HQP offers an enterprise model which shows that long-term investment can be a viable investment asset class in Australia’s forest industry.  Their commitment to forest stewardship is confirmed by international accreditation of the Forest Stewardship Council and local forest standards. HQP are already planting trees that will not be harvested for 30 and more years.

It would not do TQ’s conference justice if the breadth and depth of speakers were not acknowledged. Warren McGregor, CEO of PrefabAUS gave an up-to-date overview of where the local momentum in offsite and prefabrication was now headed. He spoke of the developments in concrete, steel and wood as the emerging pieces and parts of construction respond as the industry’s digital and industrialised future unfold. McGregor acknowledged the increasing role of timber products and enabling technologies, but stressed the challenges ahead to assure the reasonable expectations of the industry’s customers and investors are met.

I do not point to particular companies or services unless they are about innovation and leadership. I was impressed with HQP and Hyne Timber’s collaboration to re-engineer a solution to repairing old timber bridges in rural areas.

Hyne Timber’s Jeremy Mead built on McGregor’s perspective about the rapid influences of digitising construction and noted how “investment in digital becomes an investment in customers. Future customer relationships will be built on direct digital connection, with 60 per cent of customers likely to make a decision to buy without relying on traditional sales streams.”

And Michael Hartman gave a case study into how his company Skills Impact was responding to the dissatisfaction of government and industry with the current mixed quality of industry training and certification programs.
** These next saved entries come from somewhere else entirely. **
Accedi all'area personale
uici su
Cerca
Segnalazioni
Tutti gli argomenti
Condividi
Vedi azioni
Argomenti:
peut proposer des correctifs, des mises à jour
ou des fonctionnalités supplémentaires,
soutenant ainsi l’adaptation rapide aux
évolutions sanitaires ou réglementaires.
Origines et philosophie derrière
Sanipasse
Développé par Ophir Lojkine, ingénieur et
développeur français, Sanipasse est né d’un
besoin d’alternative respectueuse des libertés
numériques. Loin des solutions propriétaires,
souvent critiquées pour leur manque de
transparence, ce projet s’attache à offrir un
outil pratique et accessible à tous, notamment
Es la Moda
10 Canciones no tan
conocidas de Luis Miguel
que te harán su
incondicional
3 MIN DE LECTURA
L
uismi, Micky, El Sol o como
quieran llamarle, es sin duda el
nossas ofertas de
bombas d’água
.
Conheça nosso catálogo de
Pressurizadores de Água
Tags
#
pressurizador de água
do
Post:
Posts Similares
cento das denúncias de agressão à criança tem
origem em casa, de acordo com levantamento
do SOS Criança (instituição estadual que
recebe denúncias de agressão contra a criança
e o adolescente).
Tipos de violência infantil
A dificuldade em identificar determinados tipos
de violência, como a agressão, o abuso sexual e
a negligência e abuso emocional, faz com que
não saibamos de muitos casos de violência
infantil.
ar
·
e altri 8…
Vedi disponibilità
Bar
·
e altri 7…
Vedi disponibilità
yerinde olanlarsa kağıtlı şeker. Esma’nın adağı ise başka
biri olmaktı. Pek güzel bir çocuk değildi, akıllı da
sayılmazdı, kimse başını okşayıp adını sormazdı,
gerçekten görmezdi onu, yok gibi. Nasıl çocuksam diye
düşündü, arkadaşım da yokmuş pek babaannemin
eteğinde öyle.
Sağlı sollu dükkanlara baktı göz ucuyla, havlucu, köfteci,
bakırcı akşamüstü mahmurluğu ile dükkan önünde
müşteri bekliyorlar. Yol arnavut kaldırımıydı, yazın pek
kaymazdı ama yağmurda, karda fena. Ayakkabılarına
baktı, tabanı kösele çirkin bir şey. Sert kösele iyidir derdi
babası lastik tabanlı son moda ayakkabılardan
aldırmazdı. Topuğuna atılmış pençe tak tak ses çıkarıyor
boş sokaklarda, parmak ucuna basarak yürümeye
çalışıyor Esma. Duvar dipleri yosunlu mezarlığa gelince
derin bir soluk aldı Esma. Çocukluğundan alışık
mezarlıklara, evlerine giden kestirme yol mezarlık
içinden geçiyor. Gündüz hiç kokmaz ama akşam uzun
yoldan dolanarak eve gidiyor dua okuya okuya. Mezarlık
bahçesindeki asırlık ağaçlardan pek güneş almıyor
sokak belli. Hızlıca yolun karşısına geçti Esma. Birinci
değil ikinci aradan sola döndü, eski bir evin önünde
In many ways, Hartman described the challenges confronting the modern day classroom in schools and universities, and how a collaborative approach built on shared digital platforms will lead to better skills delivery and verification.

Mead’s parting insight was that “the day of the conglomerate monolith was under challenge by the prospect of new start-ups deploying new customer facing digital capabilities and integrated collaborative networks to deliver services like never before.”

If ever there was a time for politicians to start getting their minds beyond the current electoral cycle, TQ’s Conference offered ample evidence. And it’s not just Australian forests that need a 30-year chain of custody and stewardship. Perhaps the momentum building in other places might be a motivating way to finish. The work of the Forest Genetics Council of British Columbia – Protecting Forest Health for Future Generations, is worth a look. It’s enough to make you want to shake a few trees, and perhaps a few politicians.